Bat Fieldworker course
The bat field workers course provides opportunities to undergraduates to learn how to conduct fieldwork with the focus on bats. The course has been designed to be hands on and practical, where different capture techniques are undertaken, data to be collected during fieldwork, how to analyse the data collected and to write this data up. Different field techniques will be examined which we hope will skill students to then return to their study areas and then implement these skills in their research projects.
Prerequisites: Completed the Introduction to Bat Ecology, Biology, Conservation and Identification course and have participated in a minimum of 10 batting events as an observer. For those who do not meet these prerequisites two weeks before the commencement of the field course, the introduction course will be conducted and opportunities to obtain the nessasary observation events to meet the prerequites.
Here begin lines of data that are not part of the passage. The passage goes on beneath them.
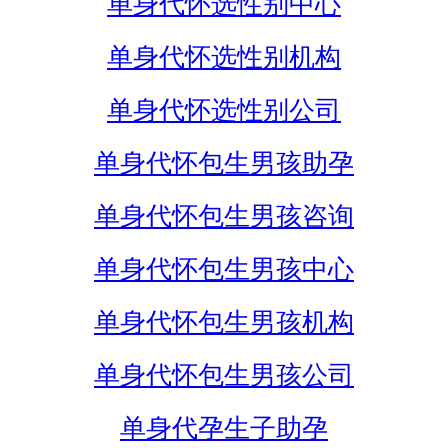
单身代怀选性别中心
单身代怀选性别机构
单身代怀选性别公司
单身代怀包生男孩助孕
单身代怀包生男孩咨询
单身代怀包生男孩中心
单身代怀包生男孩机构
单身代怀包生男孩公司
单身代孕生子助孕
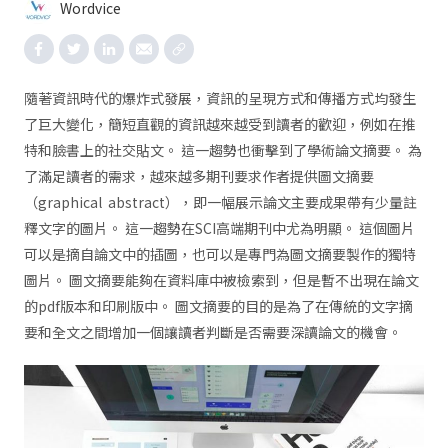
Wordvice
隨著資訊時代的爆炸式發展，資訊的呈現方式和傳播方式均發生
了巨大變化，簡短直觀的資訊越來越受到讀者的歡迎，例如在推
特和臉書上的社交貼文。 這一趨勢也衝擊到了學術論文摘要。 為
了滿足讀者的需求，越來越多期刊要求作者提供圖文摘要
（graphical abstract），即一幅展示論文主要成果帶有少量註
釋文字的圖片。 這一趨勢在SCI高端期刊中尤為明顯。 這個圖片
可以是摘自論文中的插圖，也可以是專門為圖文摘要製作的獨特
圖片。 圖文摘要能夠在資料庫中被檢索到，但是暫不出現在論文
的pdf版本和印刷版中。 圖文摘要的目的是為了在傳統的文字摘
要和全文之間增加一個讓讀者判斷是否需要深讀論文的機會。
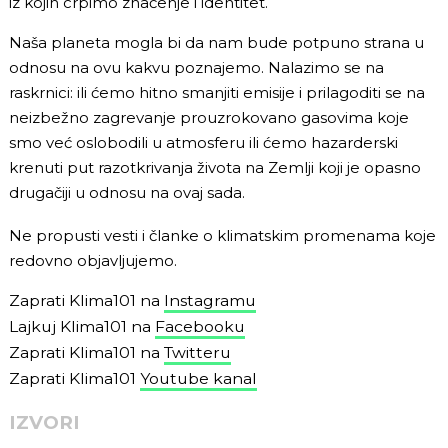
iz kojih crpimo značenje i identitet.
Naša planeta mogla bi da nam bude potpuno strana u
odnosu na ovu kakvu poznajemo. Nalazimo se na
raskrnici: ili ćemo hitno smanjiti emisije i prilagoditi se na
neizbežno zagrevanje prouzrokovano gasovima koje
smo već oslobodili u atmosferu ili ćemo hazarderski
krenuti put razotkrivanja života na Zemlji koji je opasno
drugačiji u odnosu na ovaj sada.
Ne propusti vesti i članke o klimatskim promenama koje
redovno objavljujemo.
Zaprati Klima101 na
Instagramu
Lajkuj Klima101 na
Facebooku
Zaprati Klima101 na
Twitteru
Zaprati Klima101
Youtube kanal
IZVORI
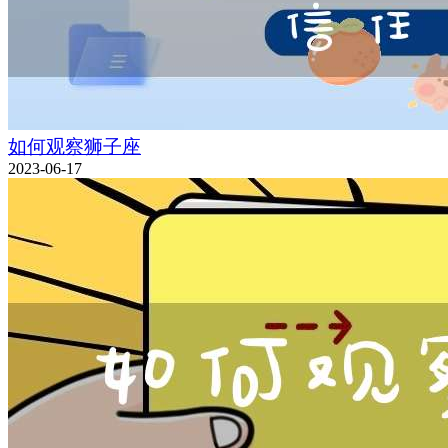
如何观察狮子座
2023-06-17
This is a 5-week period in the field. All participants must provide proof that they have had rabies preexposure and tetanus inoculations (this is not negotiable) as participants will be handling live bats in the field. You must be fit and also be prepared to work on average 16-18hrs per day/night.
Duration: 21 days
Venues: This course is undertaken at the Meletse Bat Research and Conservation Training Centre (near Thabazimbi).
- Scientific thinking and writing
- Basic GIS
- Species richness and estimators
- Setting up mist nets and harp traps
- Removal of live bats from mist nets and harp traps
- Handling and measurements of live bats
- Capture and recording of biological information from captured bats
- Analysis of information recorded & biological statistic using captured data
- Bat detectors and call analyis (Building an echolocation call library)
- Report results
You could walk away with
Participants will have the opportunity to attempt their Bat Field Worker certification, by successfully completing a theoretical and practical assessments. Students who have successfully complete the Field workers course, will also be considered for possible placement as volunteers or short term contacts (where appropriate) on other AfricanBats field based projects. Potential bat academic supervisors will also be more inclined to accept students who already have field experience with bats.